Firstly, if you come to a session called "The architecture of affordability", you might be forgiven for thinking that it will be about that: the architecture. But what I walked away with - reaffirmed from a previous tour of affordable housing projects here in the US in 2006 - is that the architecture they're really referring to is a financial one. It's about the maths.

And although the US has a very different framework for encouraging and subsidising affordable housing, there are some transferable ideas to take away. But no silver bullet. Just in case you were hoping. (In Australia, where the land is say 60% of the cost of the ultimate house and land combination versus here where it may be as little as 30%, there are very different economic fndamentals at play - and that's before youi consider tax, and housing authorities and the like.) 

Hana Eskra of Gorman USA, a 28 year old company working with civic leaders to solve community problems and primarily using the lever of tax credits to fund them, spoke a lot about the maths.

First, she wanted us to be clear just what affordable housing is, and I was surprised to find that this definition was actually established as far back as 1937, in the Housing Act of that year. It said that affordable housing is that which costs not more than 30% of your income. In that context, low income is 80% of median family income (median is about $51k pa) and this leads us to the "maths problem", Eskra says: they can't pay enough for a building we'd build. What they could pay is $520 a month - and that "barely allows us to keep the lights on".

"There's no money left to build that building and that's the maths problem," she says. "On one hand it costs about $200-$250k to build a unit. On the other, even if they earn $20/hr they can still only afford an $85k mortgage."

Dealing with that maths problem takes a sophisticated layering of financial instruments (which, ironically, means that accountants and lawyers get rich while others get affordable housing) and also the Choice Neighbourhoods Program which took over from a prior program (HUD 6). It's designed to not only have people develop a building but also the neighbourhood.  With a possible planning grant of $300k and an implementation grant of $20-30million, the program wants to make sure that "instead of just focusing on public housing, you need to have a plan for transforming neighbourhoods. 

Example: Nehemiah Spring Creek

Across the country at Nehemiah Spring Creek, in Brooklyn, New York, Alexander Gorlin Architects and others are dealing with the maths problem too. On a 50 acre site at the edge of the Jamaica Bay, which was landfill for 50 years with pockets of methane gas (which meant that when developed the whole site needed to be capped with four metres of sand) a group of people inspired by Johnny Ray Youngblood are creating something quite different to the identical, defensive, front loaded homes with big fences - "the suburban transferred to the urban" - that are nearby.

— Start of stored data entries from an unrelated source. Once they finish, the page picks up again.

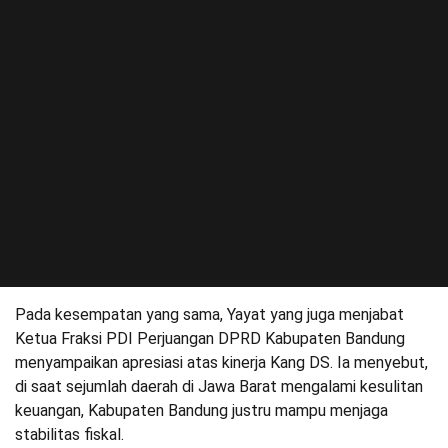
Pada kesempatan yang sama, Yayat yang juga menjabat
Ketua Fraksi PDI Perjuangan DPRD Kabupaten Bandung
menyampaikan apresiasi atas kinerja Kang DS. Ia menyebut,
di saat sejumlah daerah di Jawa Barat mengalami kesulitan
keuangan, Kabupaten Bandung justru mampu menjaga
stabilitas fiskal.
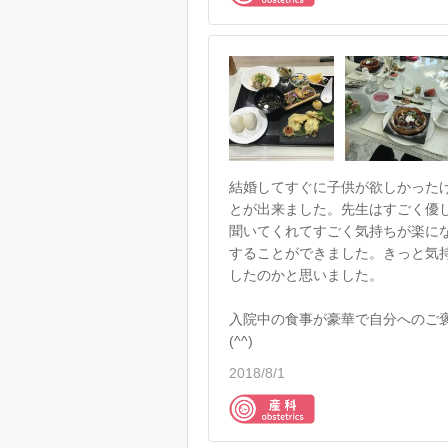
結婚してすぐに子供が欲しかった
とが出来ました。先生はすごく優
聞いてくれてすごく気持ちが楽に
することができました。きっと気
したのかと思いました。
入院中の食事が豪華で自分へのご
(^^)
2018/8/1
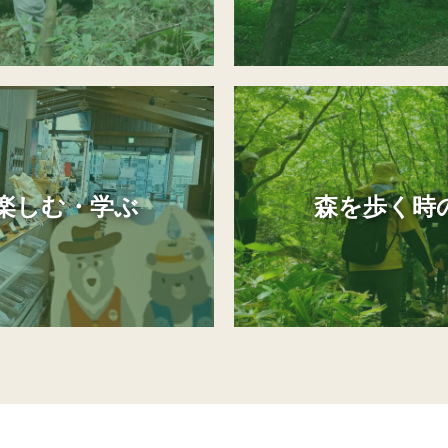
楽しむ・学ぶ
森を歩く時の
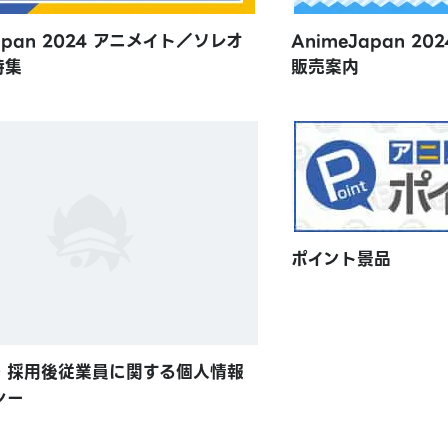
apan 2024 アニメイト／ソレオ
AnimeJapan 2
特集
販売案内
ポイント景品
・採用後従業員に関する個人情報
シー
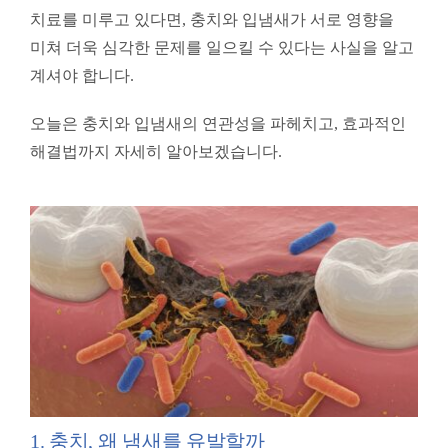
치료를 미루고 있다면, 충치와 입냄새가 서로 영향을
미쳐 더욱 심각한 문제를 일으킬 수 있다는 사실을 알고
계셔야 합니다.
오늘은 충치와 입냄새의 연관성을 파헤치고, 효과적인
해결법까지 자세히 알아보겠습니다.
1. 충치, 왜 냄새를 유발할까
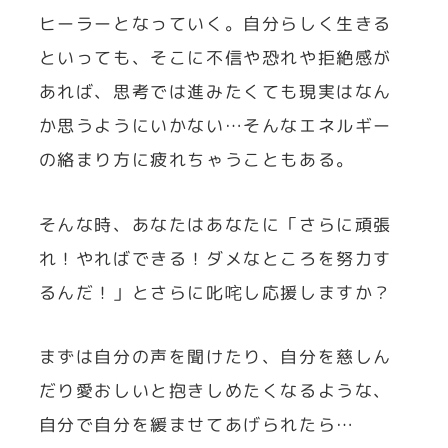
ヒーラーとなっていく。自分らしく生きる
といっても、そこに不信や恐れや拒絶感が
あれば、思考では進みたくても現実はなん
か思うようにいかない…そんなエネルギー
の絡まり方に疲れちゃうこともある。
そんな時、あなたはあなたに「さらに頑張
れ！やればできる！ダメなところを努力す
るんだ！」とさらに叱咤し応援しますか？
まずは自分の声を聞けたり、自分を慈しん
だり愛おしいと抱きしめたくなるような、
自分で自分を緩ませてあげられたら…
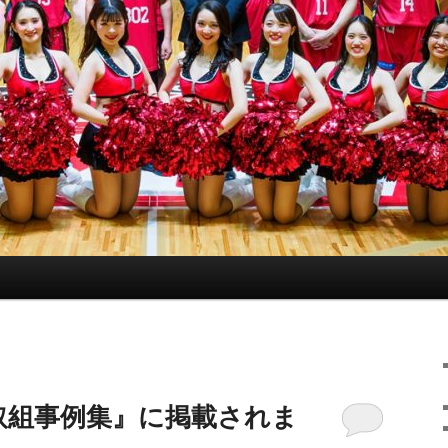
取組事例集』に掲載されま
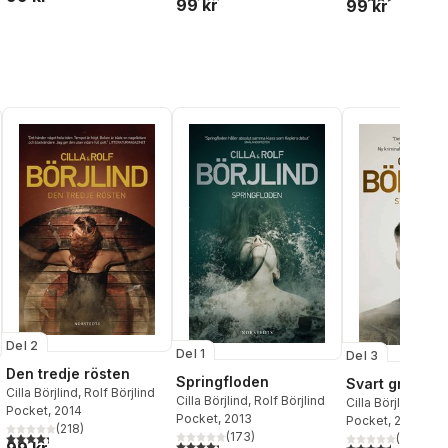
99 kr
99 kr
Del 2
Del 1
Del 3
Den tredje rösten
Springfloden
Svart gryning
Cilla Börjlind
,
Rolf Börjlind
Cilla Börjlind
,
Rolf Börjlind
Cilla Börjlind
,
Rolf
Pocket
, 2014
Pocket
, 2013
Pocket
, 2015
(
218
)
4,3
utav 5 stjärnor. Totalt antal röster:
(
173
)
(
178
)
al röster:
4,3
utav 5 stjärnor. Totalt antal röster:
4,5
utav 5 stjärnor.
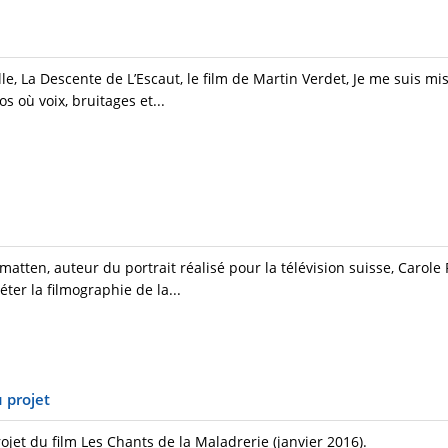
e, La Descente de L’Escaut, le film de Martin Verdet, Je me suis m
 où voix, bruitages et...
ten, auteur du portrait réalisé pour la télévision suisse, Carole
ter la filmographie de la...
 projet
rojet du film Les Chants de la Maladrerie (janvier 2016).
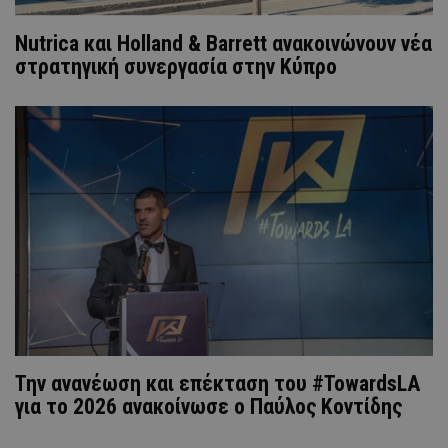
Nutrica και Holland & Barrett ανακοινώνουν νέα
στρατηγική συνεργασία στην Κύπρο
Την ανανέωση και επέκταση του #TowardsLA
για το 2026 ανακοίνωσε ο Παύλος Κοντίδης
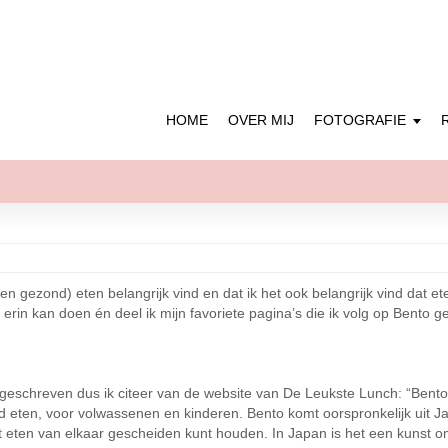
HOME
OVER MIJ
FOTOGRAFIE
en gezond) eten belangrijk vind en dat ik het ook belangrijk vind dat ete
je erin kan doen én deel ik mijn favoriete pagina’s die ik volg op Bento
er geschreven dus ik citeer van de website van De Leukste Lunch: “Bent
d eten, voor volwassenen en kinderen. Bento komt oorspronkelijk uit J
eten van elkaar gescheiden kunt houden. In Japan is het een kunst om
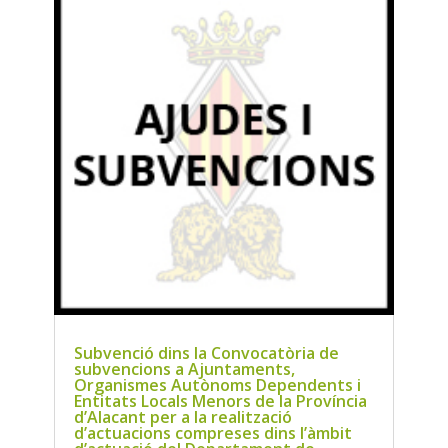
Subvenció dins la Convocatòria de
subvencions a Ajuntaments,
Organismes Autònoms Dependents i
Entitats Locals Menors de la Província
d’Alacant per a la realització
d’actuacions compreses dins l’àmbit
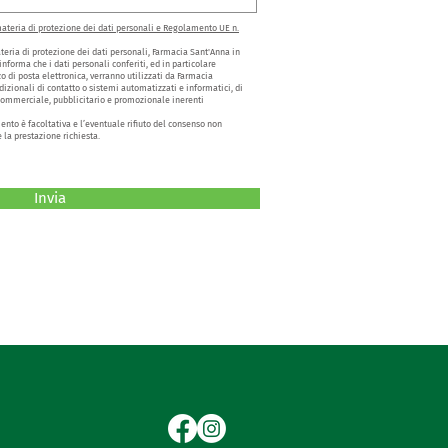
teria di protezione dei dati personali e Regolamento UE n.
teria di protezione dei dati personali, Farmacia Sant'Anna in
informa che i dati personali conferiti, ed in particolare
zzo di posta elettronica, verranno utilizzati da Farmacia
dizionali di contatto o sistemi automatizzati e informatici, di
 commerciale, pubblicitario e promozionale inerenti
ento è facoltativa e l’eventuale rifiuto del consenso non
e la prestazione richiesta.
Invia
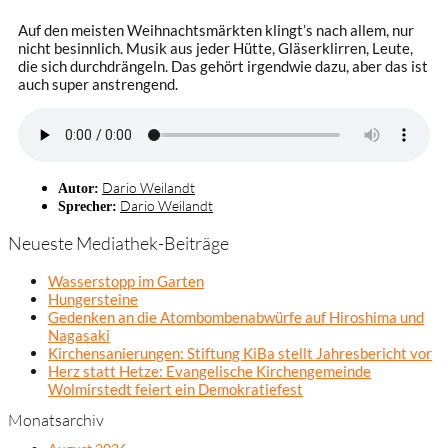
Auf den meisten Weihnachtsmärkten klingt’s nach allem, nur
nicht besinnlich. Musik aus jeder Hütte, Gläserklirren, Leute,
die sich durchdrängeln. Das gehört irgendwie dazu, aber das ist
auch super anstrengend.
Dario Weilandt
Autor:
Dario Weilandt
Sprecher:
Neueste Mediathek-Beiträge
Wasserstopp im Garten
Hungersteine
Gedenken an die Atombombenabwürfe auf Hiroshima und
Nagasaki
Kirchensanierungen: Stiftung KiBa stellt Jahresbericht vor
Herz statt Hetze: Evangelische Kirchengemeinde
Wolmirstedt feiert ein Demokratiefest
Monatsarchiv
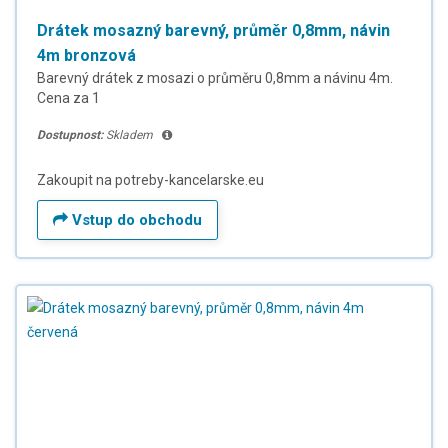
Drátek mosazný barevný, průměr 0,8mm, návin
4m bronzová
Barevný drátek z mosazi o průměru 0,8mm a návinu 4m.
Cena za 1
Dostupnost:
Skladem
Zakoupit na potreby-kancelarske.eu
Vstup do obchodu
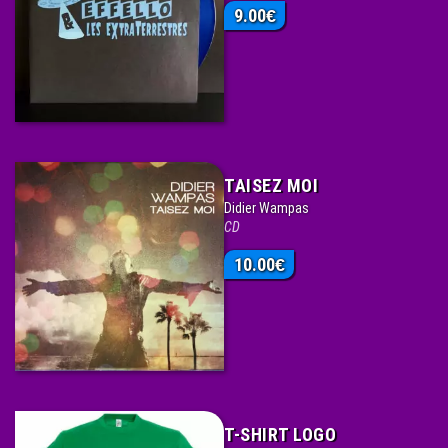
9.00
€
TAISEZ MOI
Didier Wampas
CD
10.00
€
T-SHIRT LOGO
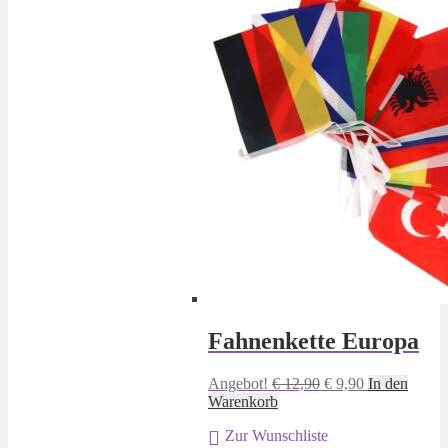
Fahnenkette Europa
Ursprünglicher
Aktueller
Angebot!
€
12,90
€
9,90
In den
Preis
Preis
Warenkorb
war:
ist:
Zur Wunschliste
€ 12,90
€ 9,90.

"At first I thought we should have ten different architects involved," says Gorlin, "but we couldn't afford it." Instead they created a series of  three-bedroom units, 20x40 feet, sold as individual homes, and inspired by Bruno Taut's housing in Berlin, which used different colours chosen to reflect the direction facing the sun, to add variety. (Here, 12 colours somehow related religiously in some arcane way that I missed were used to achieve a similar effect.)

To achieve construction efficiency, the homes were brought forward to the street, incorporated rear parking, and were built using pre-fab modules built in a Brooklyn navy yard, with facades installed on site. They're 20 feet wide, because that's the maximum that can be transported through the streets of New York. (NY codes limit modules to 18 feet on bridges which is why the developers had to tender out to prefab firms in the city and not beyond.) Selling for $100/sq foot, there are now 568 townhouses, 700 units. a school on the site, and a large shopping mall nearby.


Example: Newburgh and Habitat for Humanity

Newburgh, NY, is one one hand an historic centre of American architecture. On the other, it includes a low income population that needs affordable housing. In a joint Leyland Alliance and Habitat for Humanity project, aimed at the existing population and designed for 25% to 60% of area median income (median income is $36000 here) some of the areas 'missing teeth' have been rebuilt and restored.

Habitat for Humanity operates on a model that requires a $1500 downpayment, a commitment (and proof of ability) to pay the mortgage, 400 hours of community service (building the homes), and participation in financial classes for 6 months.

The project had to overturn 86 planning variations just to put back what they'd just demolished but then went on to deliver affordable and contextually sympathetic architecture for $79 a square foot - versus the typical Habitat for Humanity building costs (for far less attractive homes) of $119 sq/ft.  Part of this was achieved through good design and a production friendly approach: precast foundation systems were put in in a day, truss framing was done in three days, facades used pre-painted Hardie product.

Energy operating costs now average $80/mth, and, if educational achievements are any indication, the result is not just about money : grade point averages went from Ds to Bs and As.

The key, Leyland's Giovanni Palladino says, is to develop trust in the community, and Habitat was key in achieving that.  "It's essential to find the leaders in the existing community to help you."

But, he acknowledge, in a place where 45% of the population is African-American it's disappointing that none of those people have applied.